H.4618: Slightly loosening requirements for car dealership license
Last year, lawmakers lowered the sales threshold for renewing a car dealer license, and this bill would have conformed the rest of state code to that change. The bill passed the House, but did not pass committee in the Senate.
S.516: Gun control – closing the “Charleston loophole”
This bill started out as a gun control measure and was the only one to move this session. It was amended to only address incident reporting requirements for law enforcement and the courts (read more). It did not pass out of committee in the Senate.
H.4421: Expanding customer-based solar generation (net-metering)
This bill would have lifted the cap on how many customers could install home-based solar panels (under current law, only 2% of a utility’s overall power generation can come from customer-based solar panels). The bill failed on its third reading vote in the House.
These bills called for conventions to amend the US and South Carolina Constitutions, respectively. The issue, however, is that the most glaring problems affecting both state and federal government are not the result of constitutional shortfalls, and the proposed conventions would likely do more harm than good. The federal constitutional convention bill stalled after passing a Senate committee, and the state bill never received a committee hearing.
H.5000: “Reforming” the state pension structure
This bill was one of two attempts to overhaul the state’s unsustainable pension system. However, H.5000 left in place many elements of the current system that have contributed to the state’s multi-billion dollar deficit. The bill was filed late in session and never received a committee hearing. Some form of this legislation will likely be refiled next year.

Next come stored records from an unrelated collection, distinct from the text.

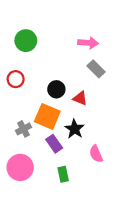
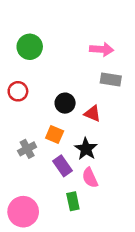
gray rectangle: (96, 69) -> (111, 79), turned -36
orange square: (47, 116) -> (55, 134), size x0.6
pink semicircle: (96, 154) -> (90, 178), moved
pink circle: (20, 167) -> (23, 212), moved

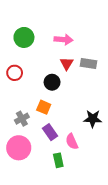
pink arrow: (102, 49) -> (63, 40), moved
red triangle: (93, 114) -> (67, 63), moved, turned 40
black star: (86, 149) -> (93, 119), moved, turned -30
pink circle: (23, 212) -> (19, 148), moved

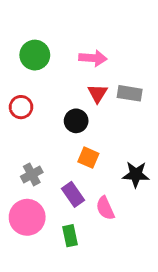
orange square: (44, 107) -> (88, 158), moved
green rectangle: (58, 160) -> (70, 236), moved

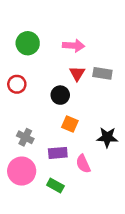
gray cross: (32, 174) -> (25, 137), turned -35
purple rectangle: (73, 194) -> (58, 153), turned -60
green rectangle: (70, 236) -> (55, 186), turned -49

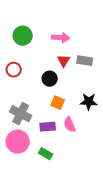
gray cross: (25, 137) -> (21, 114), size x1.5
black star: (107, 137) -> (89, 102), moved
pink semicircle: (83, 164) -> (70, 125), moved

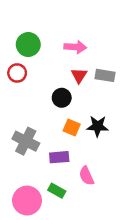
red circle: (14, 70) -> (17, 73), moved
black star: (89, 102) -> (98, 126), moved
pink semicircle: (70, 125) -> (86, 176), moved
pink circle: (18, 142) -> (27, 201), moved

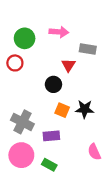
pink arrow: (75, 47) -> (59, 32), moved
gray rectangle: (105, 75) -> (88, 49), moved
pink semicircle: (86, 176) -> (94, 152), moved
pink circle: (27, 201) -> (21, 155), moved

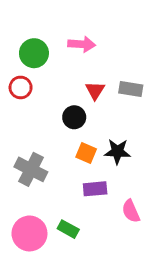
gray rectangle: (88, 49) -> (131, 89), moved
purple rectangle: (51, 136) -> (95, 189), moved
pink circle: (21, 155) -> (29, 233), moved

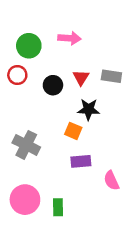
black circle: (74, 117) -> (53, 85), moved
black star: (117, 152) -> (89, 109), moved
green rectangle: (68, 229) -> (58, 207), moved, turned 60

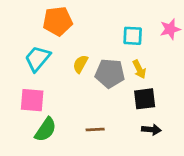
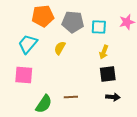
yellow arrow: (139, 69) -> (104, 52), turned 48
gray pentagon: (110, 73) -> (73, 22), moved
green semicircle: (46, 130) -> (44, 104), moved

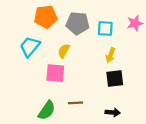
pink square: (24, 75) -> (55, 73), moved
black arrow: (113, 97) -> (113, 112), moved

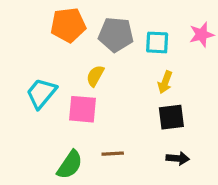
cyan trapezoid: (30, 47) -> (41, 93), moved
black arrow: (113, 112) -> (178, 158), moved

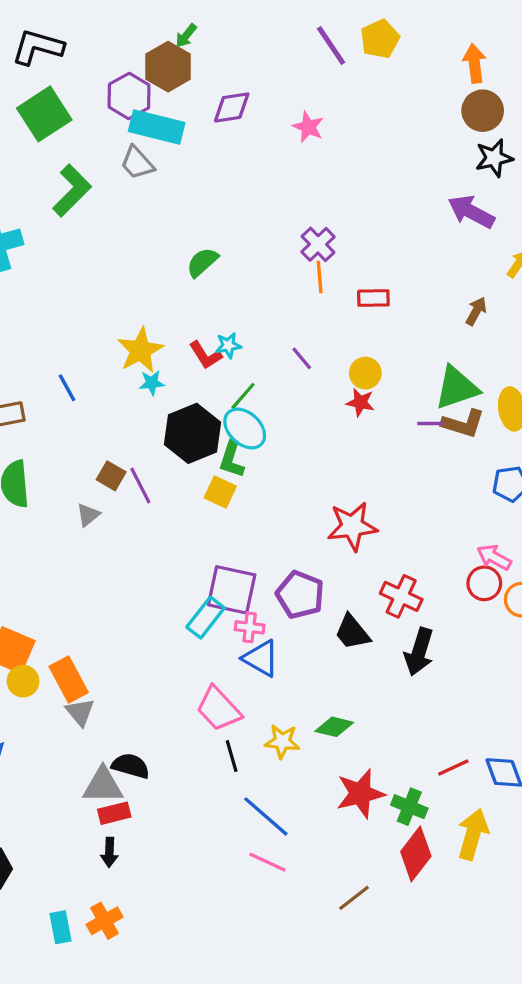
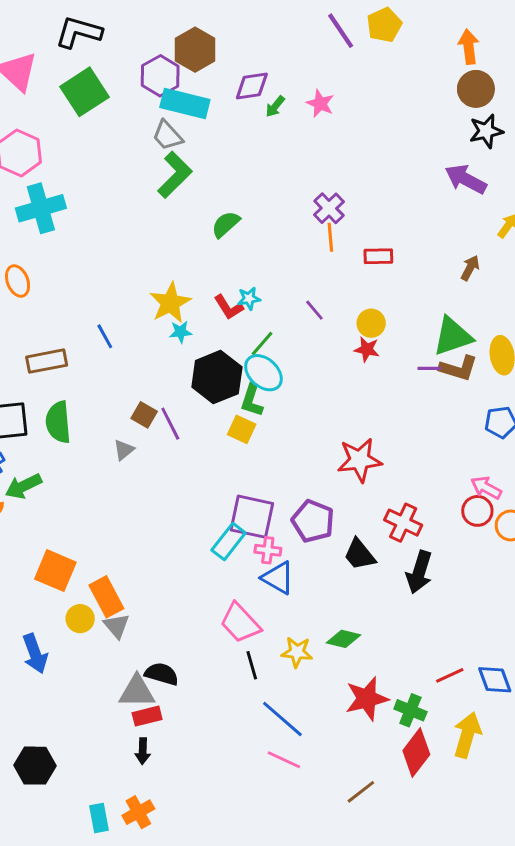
green arrow: (186, 36) -> (275, 106), moved
green L-shape: (72, 191) -> (175, 175), moved
yellow circle: (23, 681) -> (80, 619), moved

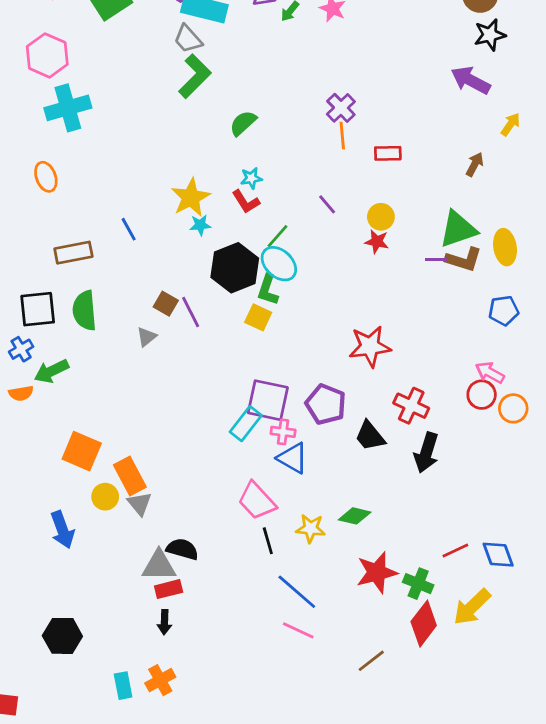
cyan star: (249, 298) -> (251, 178), moved
yellow arrow: (467, 735) -> (472, 607), turned -150

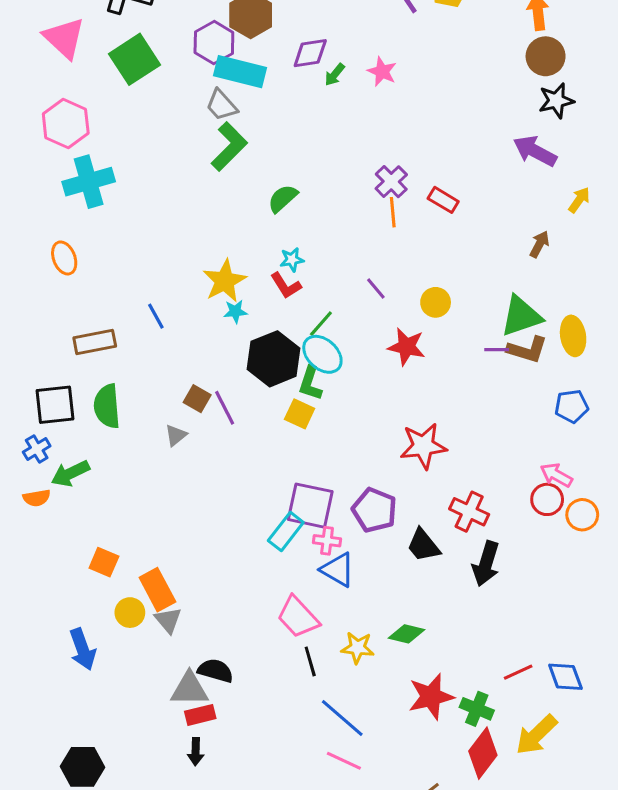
red rectangle: (388, 153) -> (443, 200), moved, turned 32
red star: (377, 242) -> (406, 347), moved, size x1.4
orange square: (82, 451) -> (104, 562), size x0.7

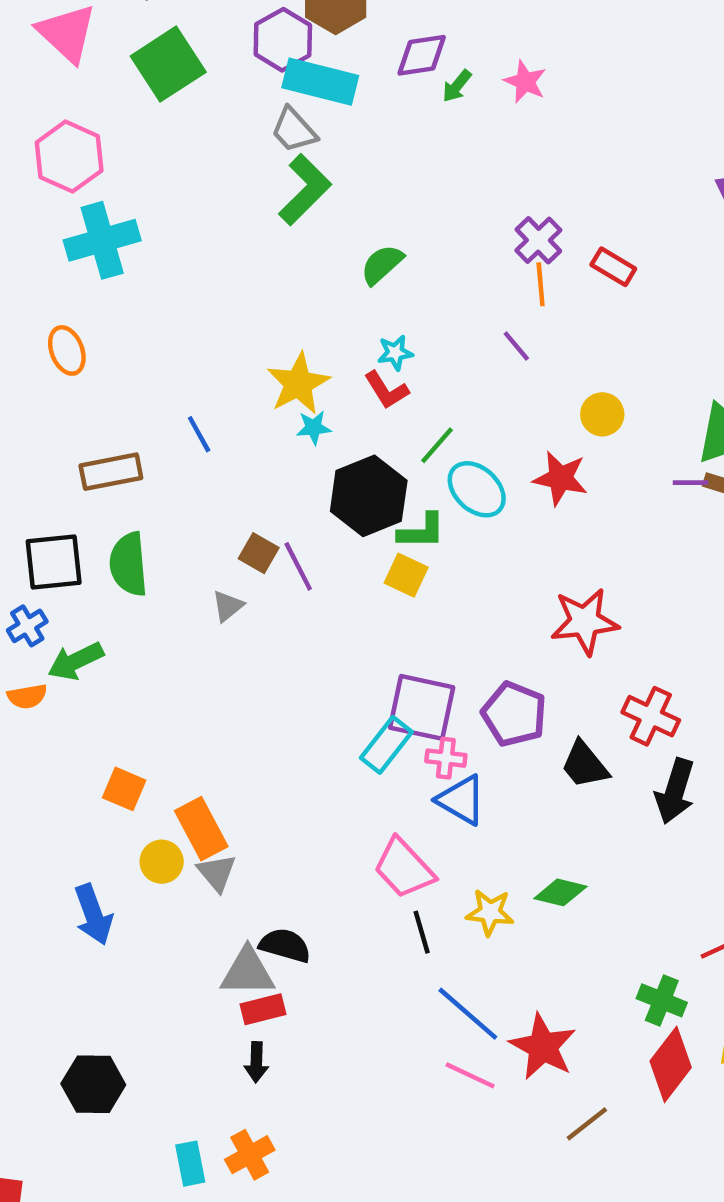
purple line: (376, 289) -> (516, 346), moved
cyan ellipse: (322, 354) -> (477, 489), moved
green L-shape: (310, 383) -> (422, 531), turned -108
red star: (431, 697) -> (543, 1047), moved, turned -30

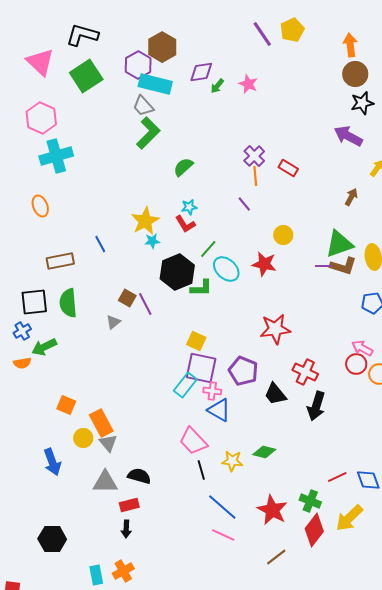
yellow square: (406, 575) -> (196, 341), moved
gray triangle: (248, 972) -> (105, 482), moved
red star: (543, 1047) -> (272, 510), moved

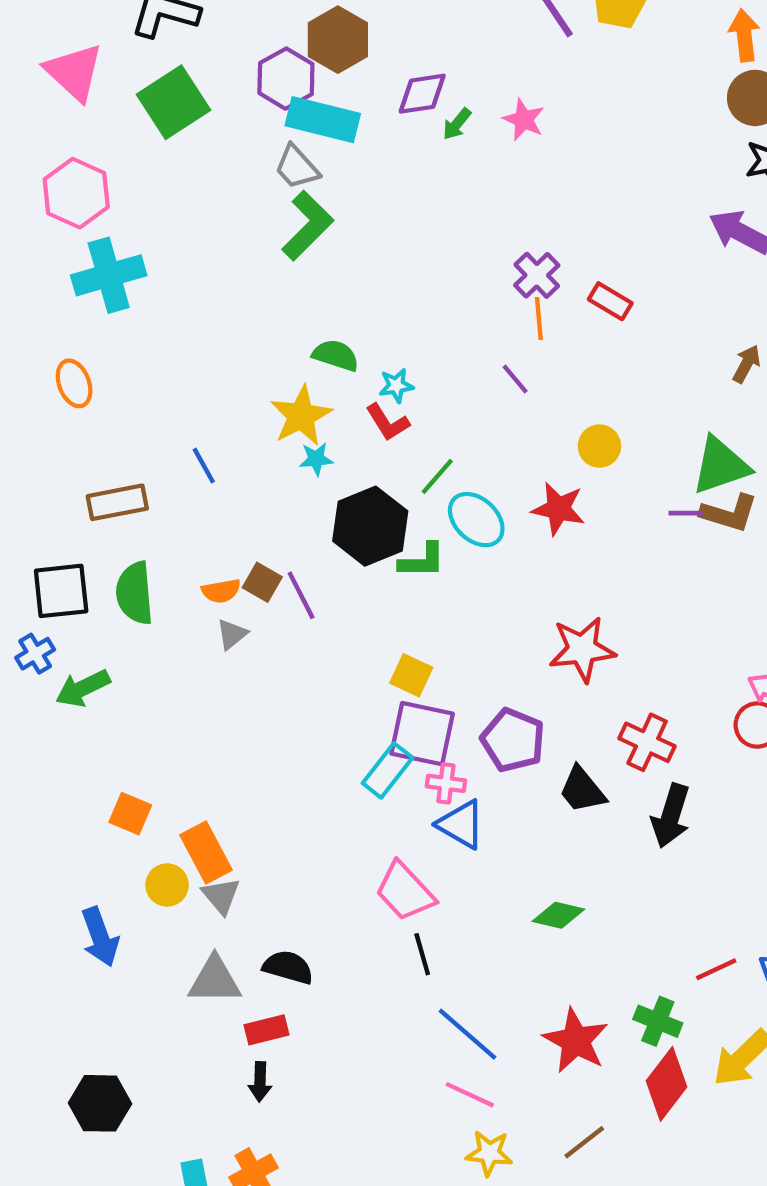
green semicircle: (183, 167) -> (336, 355), moved, turned 60
orange semicircle: (22, 363) -> (221, 591), moved
yellow star: (232, 461) -> (489, 1153), moved

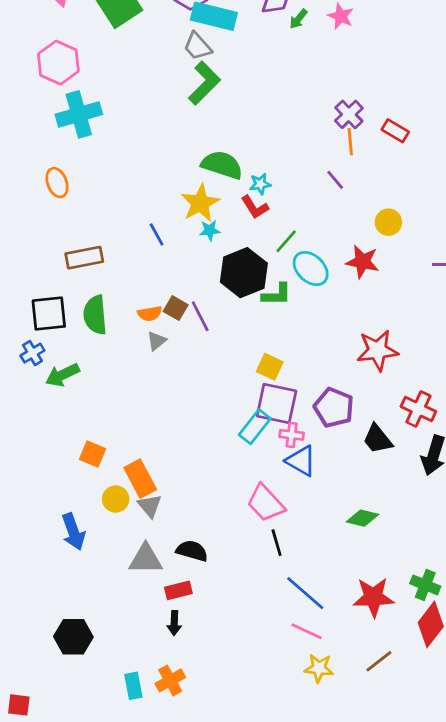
green semicircle: (336, 355) -> (222, 165), size x1.4
blue line: (204, 466) -> (157, 234), moved
red star: (576, 1041) -> (373, 597), turned -30

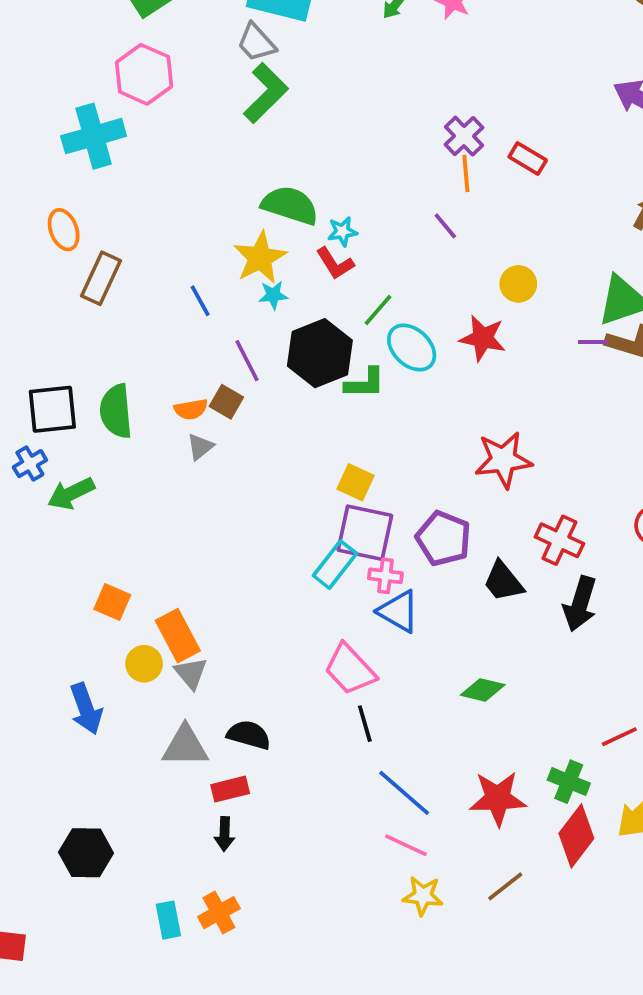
pink hexagon: (58, 63) -> (144, 74), moved
brown rectangle: (84, 258) -> (101, 278), moved, turned -54
purple line: (200, 316) -> (247, 361), moved

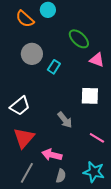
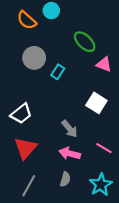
white square: (90, 96) -> (96, 103), turned 30
pink arrow: (52, 155) -> (70, 153), moved
cyan star: (94, 172) -> (101, 185), turned 30
gray semicircle: (61, 176) -> (65, 179), moved

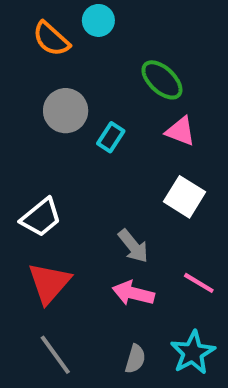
pink triangle: (104, 64) -> (180, 131), moved
gray semicircle: (65, 179) -> (135, 359), moved
gray line: (29, 186) -> (55, 355), turned -65

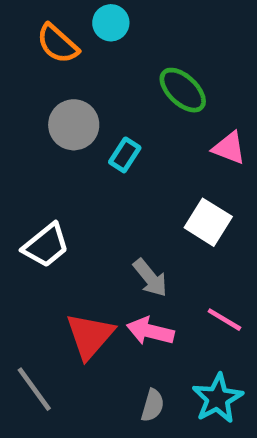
pink triangle: (180, 131) -> (229, 148), moved
red triangle: (49, 283) -> (90, 336), moved
gray line: (55, 355) -> (34, 389), moved

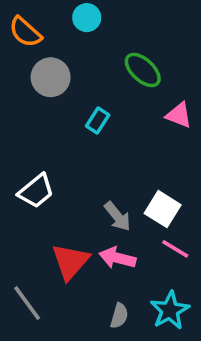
orange semicircle: (58, 44) -> (25, 32), moved
gray circle: (74, 125) -> (51, 77), moved
white square: (208, 222) -> (163, 209), moved

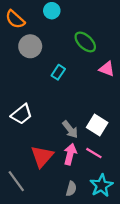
pink line: (175, 249) -> (94, 153), moved
pink arrow: (117, 258) -> (70, 154), turned 90

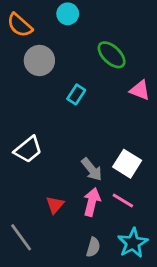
red triangle: (42, 156) -> (55, 205), size x0.6

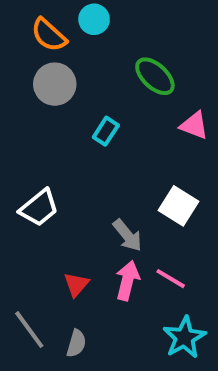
orange semicircle: (20, 25) -> (49, 35), moved
white square: (127, 164) -> (178, 206), moved
gray semicircle: (93, 247) -> (76, 343), moved

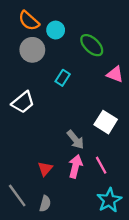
cyan circle: (94, 19) -> (56, 30), moved
white trapezoid: (39, 208) -> (23, 102), moved
pink line: (171, 279) -> (101, 165), turned 30

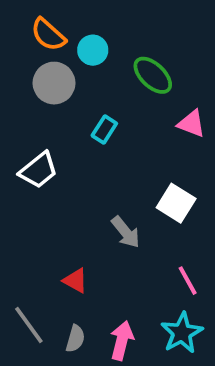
pink line: (101, 165) -> (188, 281), moved
pink arrow: (75, 166) -> (122, 341), moved
red triangle: (45, 169) -> (75, 281), turned -42

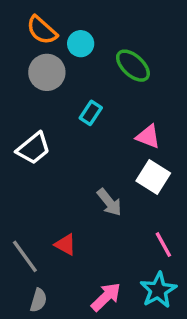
pink triangle: (192, 124) -> (148, 136), moved
gray line: (29, 325) -> (25, 256), moved
gray semicircle: (75, 339) -> (38, 300), moved
pink arrow: (122, 341) -> (106, 297), turned 32

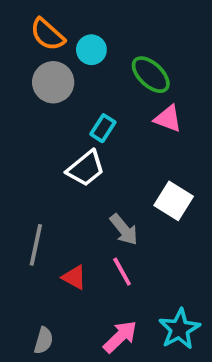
pink triangle: (148, 136) -> (168, 119), moved
white trapezoid: (33, 148) -> (86, 168), moved
pink line: (163, 245) -> (122, 272), moved
gray line: (25, 256) -> (36, 245), moved, turned 48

This legislation would have given South Carolina patients the option to use cannabis for medical purposes, while guarding against non-medical usage. The Senate bill reached the Senate calendar too late in the process to have a likelihood of passage, while the House bill never received a committee vote.
SCPC will continue to monitor legislative activity in the upcoming special sessions, and will discuss the bills covered in this piece and more in our upcoming publication Best and Worst of the General Assembly 2018.